This Tuesday the latest edition of the report of the International Program for Student Development, better known as the PISA Report, is launched, which aims to measure whether students have sufficient skills to continue learning and enter the labor market. . Based on this data, a plan to improve teaching is prepared in each country and the figures are compared internationally and in the school environment. It is not considered a competition between States.
What is PISA?
In the late 1990s, the 34 countries of the Organization for Economic Cooperation and Development (OECD) considered designing tests that would measure whether 15-year-olds are prepared to participate in society. The first edition was presented in 2000 to measure mathematical and reading skills; and in 2006 the scientific ones were added. In each edition, more questions are included for one of the skills, this time mathematics.
Over the years, other tests have been incorporated that assess skills that are not so attached to the subjects, and for which the results are not known this Tuesday. In 2014, the financial PISA emerged, which offers a diagnosis of these skills, and in 2020, the results in global competencies were revealed for the first time, vital for analyzing, questioning and proposing solutions to 21st century challenges such as gender equality or poverty. . Starting in 2025, it will include the evaluation of students’ English level.
How often are the tests held?
They are repeated every three years and the results take a year to be known, as all the factors are analyzed before the final report is released that details by income level. The students took the exam in the spring of 2022, a year late in this last call, due to the closure of schools due to the pandemic.
Who is examined?
A sample of schoolchildren between 15 years and three months and 16 years and two months who have received six years of training are called – regardless of whether they have repeated or opted for vocational training – from 81 countries and territories (690,000 students representing 29 million). That is, students born between January 1 and December 31, 2006. It was agreed to establish the test at age 15 because in almost all countries children are finishing their compulsory schooling, although in developing countries, a A significant part of the most disadvantaged no longer study, which predictably improves national results that are already low.

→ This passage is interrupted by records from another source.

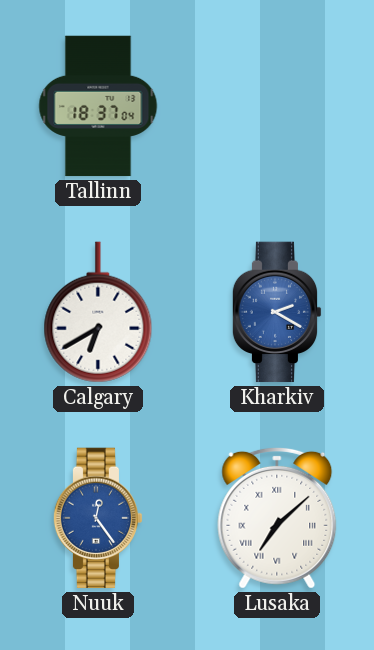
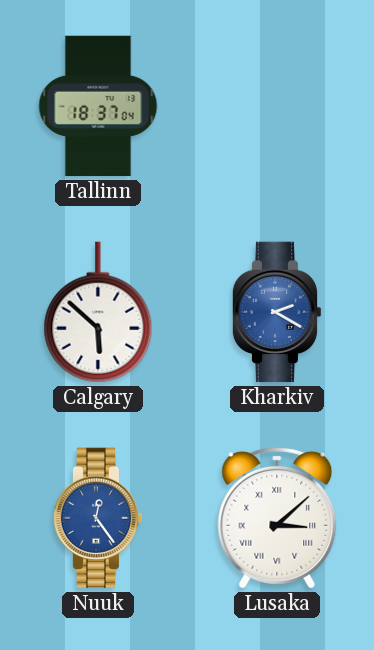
Calgary: 6:40 -> 5:52
Lusaka: 7:08 -> 3:08
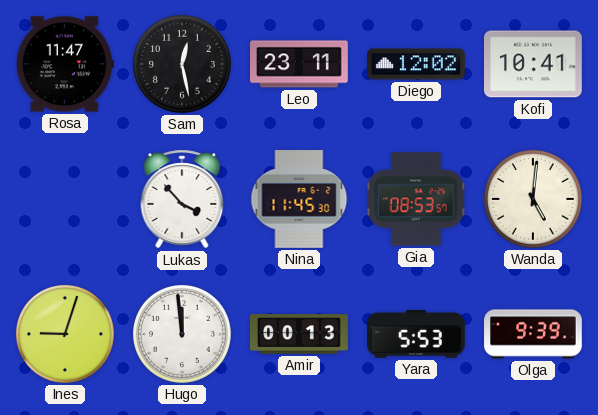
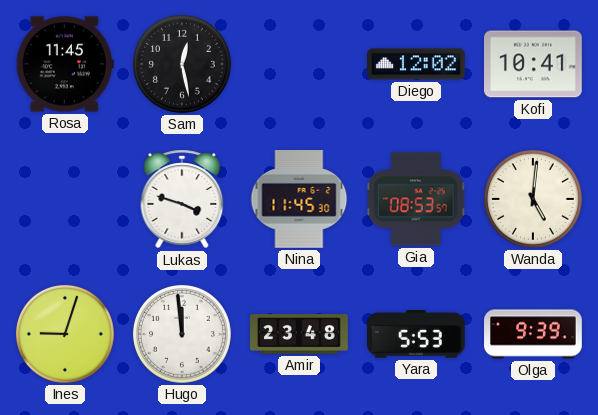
Rosa: 11:47 -> 11:45
Leo: 23:11 -> none
Lukas: 3:53 -> 3:48
Amir: 00:13 -> 23:48
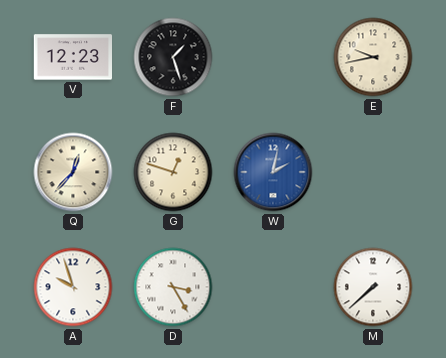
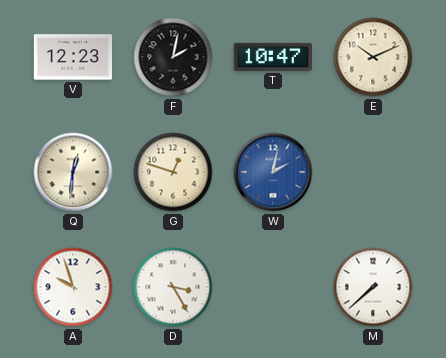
F: 1:27 -> 2:02
T: none -> 10:47
E: 9:43 -> 10:11
Q: 12:37 -> 12:31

This edition has the largest representation in history. For the first time, data from Palestine, Uzbekistan, Jamaica and Mongolia will be known. And China, leading in 2018, does not participate due to the pandemic.
Who evaluates?
The Organization for Economic Cooperation and Development (OECD) coordinates with the participating countries. Each one subjects a sample to the exam, which can be expanded if there are communities in a country that want their own data, which they must pay for with their own funds. Madrid, for example, budgeted 200,000 euros for PISA 2018. All Spanish autonomous communities contract an expansion of the sample, so the country invests a lot in the test than others. Some Spanish private schools have begun to pay for their own tests and promote themselves in this way. A small country spends around 75,000 euros each year on this test; a large one, around 300,000 euros
What do the tests consist of?
There are two types of tests that have been completed by computer since 2015: knowledge tests that measure student performance and context questionnaires that students and management teams must answer. For the first time, mathematical reasoning is included. The objective is to check if they know how to apply what they have learned at school to their lives: if they understand a form, a recipe, an instruction manual, a graph… The analysts focus on the results of the tests and questionnaires. the most successful countries to establish the characteristics of their educational systems that can become a reference: How many students are there in the classroom? Do your teachers get paid more? Is there a curriculum determined by a central government?
How is it scored?
PISA does not scale from 0 to 10 as is done in Spain, but is based on the variations that exist between all participants. The average score of OECD countries was set at 500 points and it is estimated that a 40-point difference in a PISA test is equivalent to one academic year (some studies reduce it to 30, because it is not an official OECD figure). . In 2018, Spain achieved 483 points in science (13 points less than in 2013) and in mathematics 481 points, five less than in 2015. That is, it was half a year below the average. That year the evaluators detected “anomalies” in the Spanish reading comprehension answers and canceled that part of the exam.
What happens if you fail?
The results are anonymous and only a sample, therefore, they neither count for the student’s record nor are they a revalidation to pass that educational stage. We do not want to know the results of each student, but rather extrapolate them to a national level. PISA points out similarities and differences between different educational systems, but does not provide a verdict. Many countries set national standards and targets based on international PISA results; and some experts criticize governments for making only cosmetic changes to look better in the photo or for flawedly extrapolating some of the data to justify their policy direction. In any case, structural changes in a system take time to be reflected in PISA in both a positive and negative sense.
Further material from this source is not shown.